”Three terms for an unpaid job is enough,” said Panetta, 40, who used the symbolic office to parlay his experience as a consultant to grassroots political campaigns into a number of novel attention-getters in support of District voting rights.
They included establishing a “District of Columbia Olympic Committee” to field symbolic curling and racewalking teams and setting up a “Free and Equal D.C.” political action committee, which purchased radio ads last year criticizing two Democratic sponsors of legislation that would gut city gun laws.

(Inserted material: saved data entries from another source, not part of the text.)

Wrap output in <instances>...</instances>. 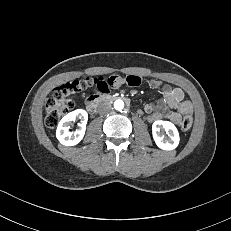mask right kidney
Returning <instances> with one entry per match:
<instances>
[{"instance_id": "ca27d5eb", "label": "right kidney", "mask_w": 231, "mask_h": 231, "mask_svg": "<svg viewBox=\"0 0 231 231\" xmlns=\"http://www.w3.org/2000/svg\"><path fill=\"white\" fill-rule=\"evenodd\" d=\"M76 119H80L79 128L74 132H70V125ZM88 113L83 109H77L64 116L58 124L56 137L61 144L65 146H74L78 144L84 137Z\"/></svg>"}]
</instances>
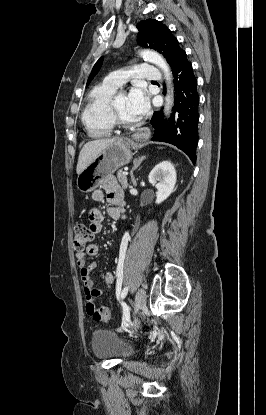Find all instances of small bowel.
I'll list each match as a JSON object with an SVG mask.
<instances>
[{
	"instance_id": "small-bowel-1",
	"label": "small bowel",
	"mask_w": 266,
	"mask_h": 415,
	"mask_svg": "<svg viewBox=\"0 0 266 415\" xmlns=\"http://www.w3.org/2000/svg\"><path fill=\"white\" fill-rule=\"evenodd\" d=\"M109 203L106 208L107 214L117 220L125 218L124 204L125 195L123 189L113 178L106 179L101 189L92 193V200L96 203H100L104 200V197ZM103 214L98 207H93L89 211V227L93 233H101L103 230ZM99 252V248L96 244H89L83 250H77L75 253V263L80 270V277L84 287V293L86 298V308L88 313L95 308L96 299L102 294L100 289L94 288V282L91 278V273L96 268V263L92 262L87 264L86 258L88 256H96ZM105 282L110 287L114 282V275L107 273L105 276Z\"/></svg>"
}]
</instances>
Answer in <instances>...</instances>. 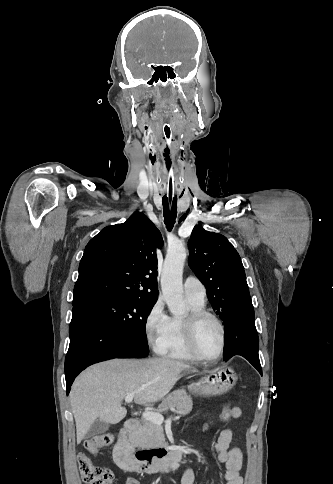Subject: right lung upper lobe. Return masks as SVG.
I'll return each instance as SVG.
<instances>
[{
    "instance_id": "right-lung-upper-lobe-1",
    "label": "right lung upper lobe",
    "mask_w": 333,
    "mask_h": 484,
    "mask_svg": "<svg viewBox=\"0 0 333 484\" xmlns=\"http://www.w3.org/2000/svg\"><path fill=\"white\" fill-rule=\"evenodd\" d=\"M163 239L143 213L107 226L87 244L72 304L94 295L157 299V249Z\"/></svg>"
}]
</instances>
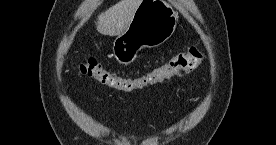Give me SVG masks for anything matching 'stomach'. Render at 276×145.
Here are the masks:
<instances>
[{"instance_id": "obj_1", "label": "stomach", "mask_w": 276, "mask_h": 145, "mask_svg": "<svg viewBox=\"0 0 276 145\" xmlns=\"http://www.w3.org/2000/svg\"><path fill=\"white\" fill-rule=\"evenodd\" d=\"M176 25L177 14L164 0H141L127 29L113 42L115 58L121 64H129L139 50L167 41Z\"/></svg>"}]
</instances>
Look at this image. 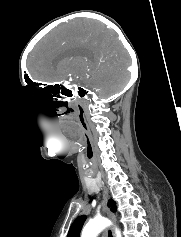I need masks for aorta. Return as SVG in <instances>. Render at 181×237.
Segmentation results:
<instances>
[{
  "label": "aorta",
  "mask_w": 181,
  "mask_h": 237,
  "mask_svg": "<svg viewBox=\"0 0 181 237\" xmlns=\"http://www.w3.org/2000/svg\"><path fill=\"white\" fill-rule=\"evenodd\" d=\"M110 225L111 222L107 218L101 216L95 217L85 225L82 230L81 237H97L102 230ZM116 237H121V233L117 229Z\"/></svg>",
  "instance_id": "1"
}]
</instances>
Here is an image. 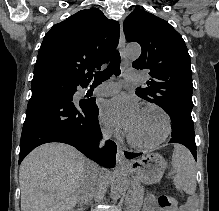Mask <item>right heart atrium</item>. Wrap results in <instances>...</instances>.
<instances>
[{
    "label": "right heart atrium",
    "mask_w": 219,
    "mask_h": 211,
    "mask_svg": "<svg viewBox=\"0 0 219 211\" xmlns=\"http://www.w3.org/2000/svg\"><path fill=\"white\" fill-rule=\"evenodd\" d=\"M112 133L113 132H112L111 128H109V127L103 128V134L105 137H110L112 135Z\"/></svg>",
    "instance_id": "right-heart-atrium-1"
}]
</instances>
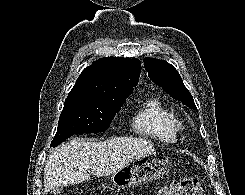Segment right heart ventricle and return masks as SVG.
Returning a JSON list of instances; mask_svg holds the SVG:
<instances>
[{
	"instance_id": "right-heart-ventricle-1",
	"label": "right heart ventricle",
	"mask_w": 245,
	"mask_h": 195,
	"mask_svg": "<svg viewBox=\"0 0 245 195\" xmlns=\"http://www.w3.org/2000/svg\"><path fill=\"white\" fill-rule=\"evenodd\" d=\"M173 118L172 113L160 100L147 98L132 111L130 129L134 134L147 139L173 142L176 139Z\"/></svg>"
}]
</instances>
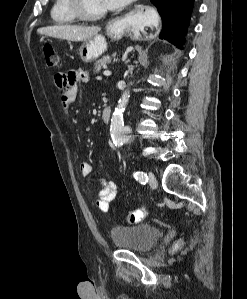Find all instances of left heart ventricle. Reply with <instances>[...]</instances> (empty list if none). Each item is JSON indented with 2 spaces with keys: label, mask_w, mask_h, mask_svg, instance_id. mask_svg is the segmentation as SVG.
<instances>
[{
  "label": "left heart ventricle",
  "mask_w": 247,
  "mask_h": 299,
  "mask_svg": "<svg viewBox=\"0 0 247 299\" xmlns=\"http://www.w3.org/2000/svg\"><path fill=\"white\" fill-rule=\"evenodd\" d=\"M86 9L89 12L95 13L106 9L103 0H84Z\"/></svg>",
  "instance_id": "b2bd125f"
}]
</instances>
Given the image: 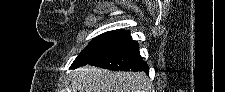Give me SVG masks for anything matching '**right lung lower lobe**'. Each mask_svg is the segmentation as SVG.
<instances>
[{
  "label": "right lung lower lobe",
  "mask_w": 225,
  "mask_h": 92,
  "mask_svg": "<svg viewBox=\"0 0 225 92\" xmlns=\"http://www.w3.org/2000/svg\"><path fill=\"white\" fill-rule=\"evenodd\" d=\"M88 64L111 70L144 71L149 74L148 65L139 54L137 42L103 55Z\"/></svg>",
  "instance_id": "obj_1"
}]
</instances>
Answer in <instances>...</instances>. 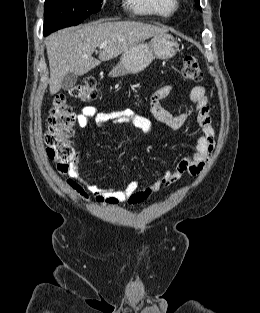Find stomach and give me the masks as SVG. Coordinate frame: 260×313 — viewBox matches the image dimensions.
Segmentation results:
<instances>
[{"label": "stomach", "mask_w": 260, "mask_h": 313, "mask_svg": "<svg viewBox=\"0 0 260 313\" xmlns=\"http://www.w3.org/2000/svg\"><path fill=\"white\" fill-rule=\"evenodd\" d=\"M179 51L177 40L168 33L155 35L149 43L140 42L123 52L119 63L110 71L118 77L143 71L154 58L169 59Z\"/></svg>", "instance_id": "0dacf381"}]
</instances>
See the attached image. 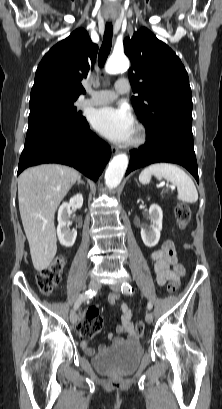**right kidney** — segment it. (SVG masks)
Masks as SVG:
<instances>
[{
	"instance_id": "obj_1",
	"label": "right kidney",
	"mask_w": 222,
	"mask_h": 409,
	"mask_svg": "<svg viewBox=\"0 0 222 409\" xmlns=\"http://www.w3.org/2000/svg\"><path fill=\"white\" fill-rule=\"evenodd\" d=\"M83 205L82 194H76L69 202H64L58 210V227L57 235L60 243L65 247H71L77 237L76 230H70V207L80 209Z\"/></svg>"
}]
</instances>
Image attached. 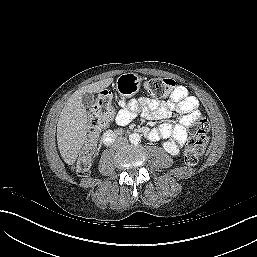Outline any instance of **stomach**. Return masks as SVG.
Returning <instances> with one entry per match:
<instances>
[{
	"label": "stomach",
	"mask_w": 257,
	"mask_h": 257,
	"mask_svg": "<svg viewBox=\"0 0 257 257\" xmlns=\"http://www.w3.org/2000/svg\"><path fill=\"white\" fill-rule=\"evenodd\" d=\"M141 78L135 73H124L116 81V89L122 97H132L140 89Z\"/></svg>",
	"instance_id": "1"
}]
</instances>
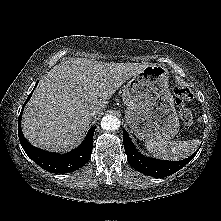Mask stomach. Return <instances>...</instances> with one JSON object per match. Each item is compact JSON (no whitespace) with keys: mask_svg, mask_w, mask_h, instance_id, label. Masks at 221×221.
Instances as JSON below:
<instances>
[{"mask_svg":"<svg viewBox=\"0 0 221 221\" xmlns=\"http://www.w3.org/2000/svg\"><path fill=\"white\" fill-rule=\"evenodd\" d=\"M168 75L165 67L148 65L123 89L126 122L140 140L167 141L179 132L180 123Z\"/></svg>","mask_w":221,"mask_h":221,"instance_id":"1","label":"stomach"}]
</instances>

Panetta said he still plans to run the PAC, whose aims are to “make sure we have friends in Congress and make things a little difficult for people who aren’t.” But he said it’s “time for some new blood” in the shadow seat; he’s supporting and informally advising his energetic challenger in last year’s Democratic primary race, Nate Bennett-Fleming.

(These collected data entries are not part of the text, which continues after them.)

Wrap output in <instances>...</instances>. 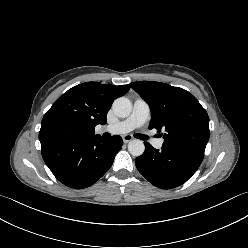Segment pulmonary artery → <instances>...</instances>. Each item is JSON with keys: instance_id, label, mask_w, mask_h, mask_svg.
Here are the masks:
<instances>
[{"instance_id": "pulmonary-artery-1", "label": "pulmonary artery", "mask_w": 248, "mask_h": 248, "mask_svg": "<svg viewBox=\"0 0 248 248\" xmlns=\"http://www.w3.org/2000/svg\"><path fill=\"white\" fill-rule=\"evenodd\" d=\"M150 118L149 105L142 99L138 98L134 101L133 110L129 117L117 122L113 125H108L104 128L106 132L112 134H123L132 131L135 128L143 126ZM163 139H154L153 145L156 148H161Z\"/></svg>"}]
</instances>
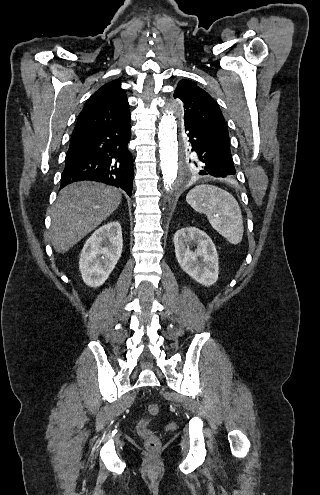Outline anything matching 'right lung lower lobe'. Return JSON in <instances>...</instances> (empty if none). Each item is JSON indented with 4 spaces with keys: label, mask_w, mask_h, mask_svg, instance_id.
I'll use <instances>...</instances> for the list:
<instances>
[{
    "label": "right lung lower lobe",
    "mask_w": 320,
    "mask_h": 495,
    "mask_svg": "<svg viewBox=\"0 0 320 495\" xmlns=\"http://www.w3.org/2000/svg\"><path fill=\"white\" fill-rule=\"evenodd\" d=\"M130 138V122L72 135L60 188L72 182L92 180L122 188L131 197L133 157L128 149Z\"/></svg>",
    "instance_id": "obj_1"
}]
</instances>
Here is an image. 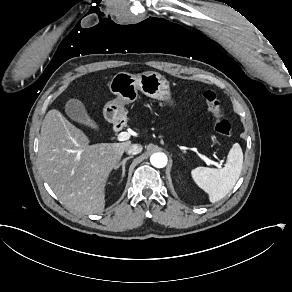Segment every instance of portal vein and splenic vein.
Returning <instances> with one entry per match:
<instances>
[{
  "label": "portal vein and splenic vein",
  "mask_w": 292,
  "mask_h": 292,
  "mask_svg": "<svg viewBox=\"0 0 292 292\" xmlns=\"http://www.w3.org/2000/svg\"><path fill=\"white\" fill-rule=\"evenodd\" d=\"M129 139V134L127 133V132H121V133H119L118 134V136H117V141H126V140H128ZM206 164L208 165V166H212V163L209 161V160H206ZM218 167L219 168H222V166L221 165H218Z\"/></svg>",
  "instance_id": "1"
}]
</instances>
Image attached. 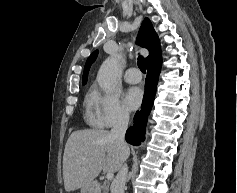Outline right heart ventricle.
<instances>
[{"instance_id":"1","label":"right heart ventricle","mask_w":237,"mask_h":193,"mask_svg":"<svg viewBox=\"0 0 237 193\" xmlns=\"http://www.w3.org/2000/svg\"><path fill=\"white\" fill-rule=\"evenodd\" d=\"M88 102H89V97H88V99H87V104H88ZM88 118H89V115H88Z\"/></svg>"}]
</instances>
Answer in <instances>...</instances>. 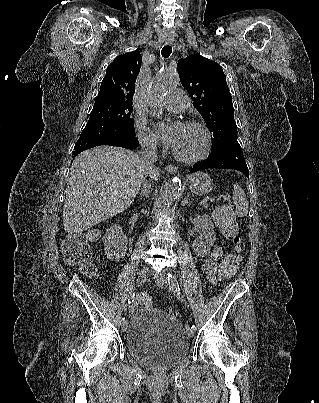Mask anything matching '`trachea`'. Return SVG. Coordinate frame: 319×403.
<instances>
[{
  "mask_svg": "<svg viewBox=\"0 0 319 403\" xmlns=\"http://www.w3.org/2000/svg\"><path fill=\"white\" fill-rule=\"evenodd\" d=\"M172 53V47L170 45H166L162 48L161 54L164 58H167Z\"/></svg>",
  "mask_w": 319,
  "mask_h": 403,
  "instance_id": "1",
  "label": "trachea"
}]
</instances>
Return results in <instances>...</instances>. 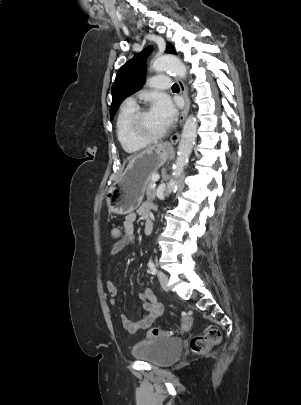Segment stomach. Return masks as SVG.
Masks as SVG:
<instances>
[{"instance_id": "1", "label": "stomach", "mask_w": 301, "mask_h": 405, "mask_svg": "<svg viewBox=\"0 0 301 405\" xmlns=\"http://www.w3.org/2000/svg\"><path fill=\"white\" fill-rule=\"evenodd\" d=\"M171 151L168 144L162 143L134 157L108 190L106 200L109 211L124 215L136 210L151 176L167 161Z\"/></svg>"}]
</instances>
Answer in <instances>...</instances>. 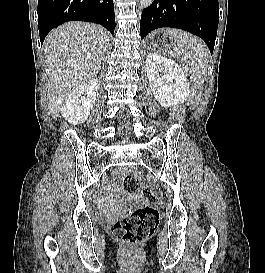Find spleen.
<instances>
[{
	"label": "spleen",
	"instance_id": "spleen-1",
	"mask_svg": "<svg viewBox=\"0 0 265 273\" xmlns=\"http://www.w3.org/2000/svg\"><path fill=\"white\" fill-rule=\"evenodd\" d=\"M165 35L174 40V50L180 54L183 53L184 58L189 59V67L186 66L185 70L191 74L192 82L204 83L208 66V52L204 42L178 29H167Z\"/></svg>",
	"mask_w": 265,
	"mask_h": 273
}]
</instances>
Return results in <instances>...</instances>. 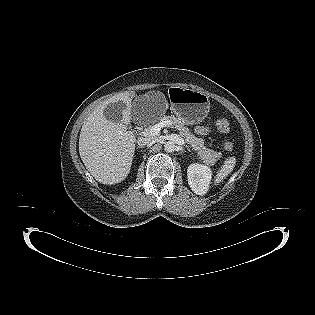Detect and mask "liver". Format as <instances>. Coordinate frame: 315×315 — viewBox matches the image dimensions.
Returning <instances> with one entry per match:
<instances>
[{"mask_svg": "<svg viewBox=\"0 0 315 315\" xmlns=\"http://www.w3.org/2000/svg\"><path fill=\"white\" fill-rule=\"evenodd\" d=\"M122 101L125 105L120 123L104 117V108ZM131 99L122 93L98 105L84 121L79 137V154L96 181L112 185L123 181L131 170L136 138L127 131L131 119Z\"/></svg>", "mask_w": 315, "mask_h": 315, "instance_id": "obj_1", "label": "liver"}]
</instances>
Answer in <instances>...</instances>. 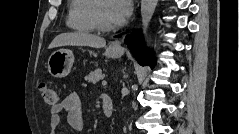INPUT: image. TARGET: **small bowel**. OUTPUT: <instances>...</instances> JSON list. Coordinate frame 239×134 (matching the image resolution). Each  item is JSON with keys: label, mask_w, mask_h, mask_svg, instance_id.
Here are the masks:
<instances>
[{"label": "small bowel", "mask_w": 239, "mask_h": 134, "mask_svg": "<svg viewBox=\"0 0 239 134\" xmlns=\"http://www.w3.org/2000/svg\"><path fill=\"white\" fill-rule=\"evenodd\" d=\"M67 115L70 127L82 132L85 126L84 110L80 96L76 92L67 95L60 103L51 107L50 110V133L54 134L55 129L61 122V115Z\"/></svg>", "instance_id": "small-bowel-1"}]
</instances>
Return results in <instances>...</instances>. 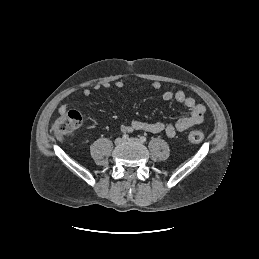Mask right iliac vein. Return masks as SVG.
Segmentation results:
<instances>
[{
    "instance_id": "1",
    "label": "right iliac vein",
    "mask_w": 259,
    "mask_h": 259,
    "mask_svg": "<svg viewBox=\"0 0 259 259\" xmlns=\"http://www.w3.org/2000/svg\"><path fill=\"white\" fill-rule=\"evenodd\" d=\"M123 143V139L122 138H117L116 140H115V144L116 145H121Z\"/></svg>"
}]
</instances>
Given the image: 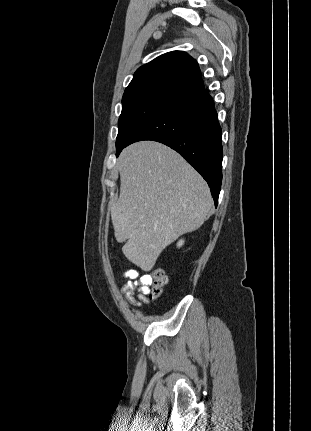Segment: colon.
I'll list each match as a JSON object with an SVG mask.
<instances>
[{"instance_id": "obj_1", "label": "colon", "mask_w": 311, "mask_h": 431, "mask_svg": "<svg viewBox=\"0 0 311 431\" xmlns=\"http://www.w3.org/2000/svg\"><path fill=\"white\" fill-rule=\"evenodd\" d=\"M149 277L150 296L154 298L159 297L168 282L167 276L162 269L155 268L151 270Z\"/></svg>"}]
</instances>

Bennett-Fleming, 26, garnered a respectable 43,243 votes (nearly 42 percent) against Panetta last year — “I believe I got more votes than anyone’s ever gotten under the age of 30,” he notes — and he already has an exploratory committee in place.
A recent graduate of the University of California’s law school, Bennett-Fleming is currently working as a fellow for a House Financial Services subcommittee. The Ward 8 native was a fixture at debates and community meetings during last year’s campaign, and now he says he’s prepared to knock on more than 7,500 doors explaining that he’s someone with “energy, the understanding to connect with the city, but also the legal training and the congressional relations [experience] that has the ability to upgrade our movement.”
Bennett-Fleming said he’s exploring work as an adjunct law professor, which would allow “a more full-time approach” to the shadow job.